Would you transcribe only the lines below, from the one containing "Labdabirtoklási arány" through the end of the material, exactly and with no pictures?
##############################
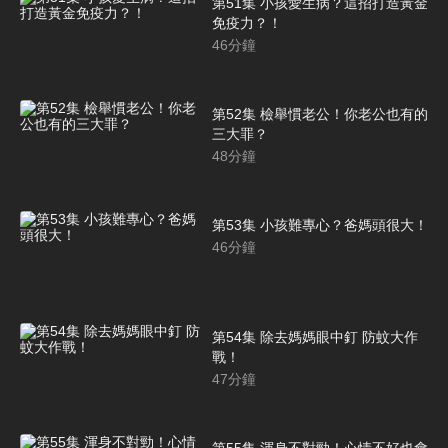
第51集 小孩愛生病？這招打造黃金
免疫力？！
46
分鐘
第52集 檢舉慣老公！你老公也有的
三大罪？
48
分鐘
第53集 小孩難專心？爸媽頭很大！
46
分鐘
第54集 除去媽媽眼中釘 防蚊大作
戰！
47
分鐘
第55集 渾身不對勁！心情不好也會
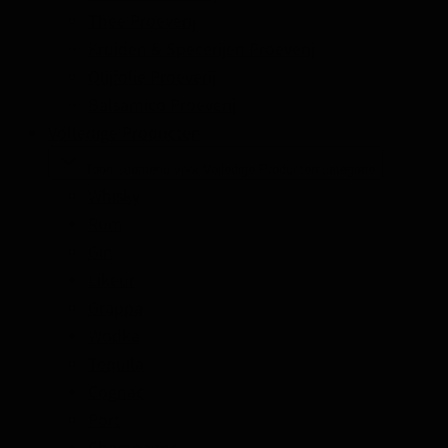
Thee Proeverij
Kruiden & Specerijen Proeverij
Olijfolie Proeverij
Balsamico Proeverij
Volledige Producten
Toon submenu voor Volledige Producten categorie
Whisky
Rum
Gin
Likeur
Grappa
Wodka
Tequila
Cognac
Port
Champagne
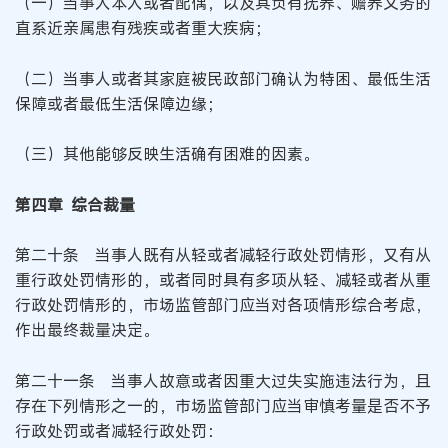
（一）当事人本人或者配偶，以及其负有抚养、赡养义务的
直系近亲属患有残疾或者重大疾病；
（二）当事人或者其家庭被民政部门确认为特困、最低生活
保障或者最低生活保障边缘；
（三）其他能够反映生活确有困难的因素。
第四章 综合裁量
第二十条 当事人既有从轻或者减轻行政处罚情形，又有从
重行政处罚情形的，或者同时具有多项从轻、减轻或者从重
行政处罚情形的，市场监管部门应当对各项情形综合考虑，
作出最终裁量决定。
第二十一条 当事人故意或者因重大过失实施违法行为，且
存在下列情形之一的，市场监管部门应当审慎考量是否不予
行政处罚或者减轻行政处罚：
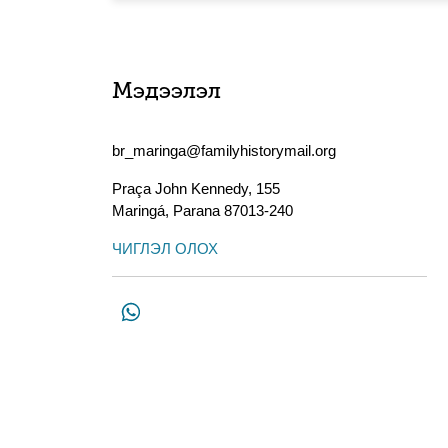
Мэдээлэл
br_maringa@familyhistorymail.org
Praça John Kennedy, 155
Maringá
,
Parana
87013-240
ЧИГЛЭЛ ОЛОХ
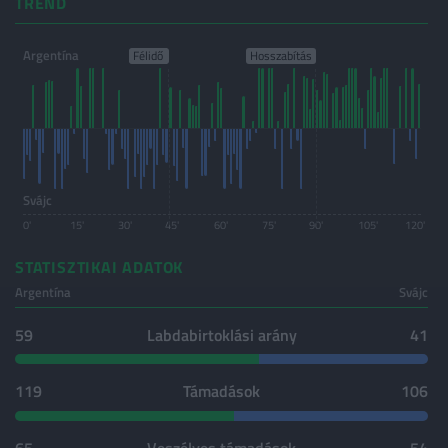
TREND
Argentína
Svájc
0'
15'
30'
45'
60'
75'
90'
105'
120'
STATISZTIKAI ADATOK
Argentína
Svájc
59
Labdabirtoklási arány
41
119
Támadások
106
65
Veszélyes támadások
54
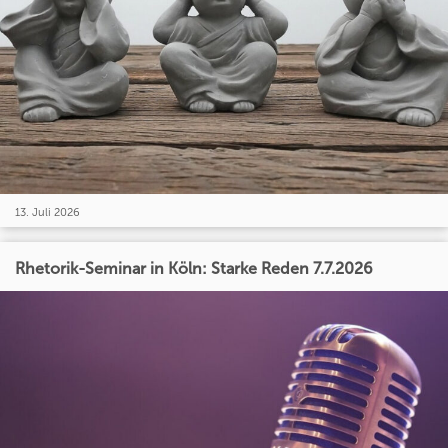
13. Juli 2026
Rhetorik-Seminar in Köln: Starke Reden 7.7.2026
##############################
_ANSWER FOR THE TASK_
Labdabirtoklási arány
41
119
Támadások
106
65
Veszélyes támadások
54
13. Juli 2026
Rhetorik-Seminar in Köln: Starke Reden 7.7.2026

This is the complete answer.